[LISTED ENTRIES Boundary: Start]

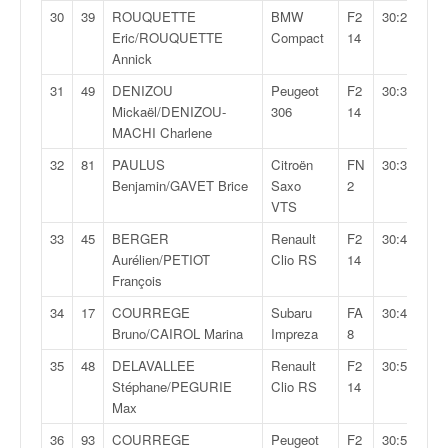
u
30
39
ROUQUETTE
BMW
F2
30:29,5
t
Eric/ROUQUETTE
Compact
14
e
Annick
l
'
31
49
DENIZOU
Peugeot
F2
30:35,8
a
Mickaël/DENIZOU-
306
14
c
MACHI Charlene
t
32
81
PAULUS
Citroën
FN
30:38,9
u
Benjamin/GAVET Brice
Saxo
2
a
VTS
l
i
33
45
BERGER
Renault
F2
30:43,1
t
Aurélien/PETIOT
Clio RS
14
é
François
d
34
17
COURREGE
Subaru
FA
30:47,8
e
Bruno/CAIROL Marina
Impreza
8
l
a
35
48
DELAVALLEE
Renault
F2
30:51,9
c
Stéphane/PEGURIE
Clio RS
14
o
Max
u
36
93
COURREGE
Peugeot
F2
30:57,7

[LISTED ENTRIES Boundary: End]

Copy the records exactly, minus any pictures.

**WRITTEN REPLY**
u
30
39
ROUQUETTE
BMW
F2
30:29,5
t
Eric/ROUQUETTE
Compact
14
e
Annick
l
'
31
49
DENIZOU
Peugeot
F2
30:35,8
a
Mickaël/DENIZOU-
306
14
c
MACHI Charlene
t
32
81
PAULUS
Citroën
FN
30:38,9
u
Benjamin/GAVET Brice
Saxo
2
a
VTS
l
i
33
45
BERGER
Renault
F2
30:43,1
t
Aurélien/PETIOT
Clio RS
14
é
François
d
34
17
COURREGE
Subaru
FA
30:47,8
e
Bruno/CAIROL Marina
Impreza
8
l
a
35
48
DELAVALLEE
Renault
F2
30:51,9
c
Stéphane/PEGURIE
Clio RS
14
o
Max
u
36
93
COURREGE
Peugeot
F2
30:57,7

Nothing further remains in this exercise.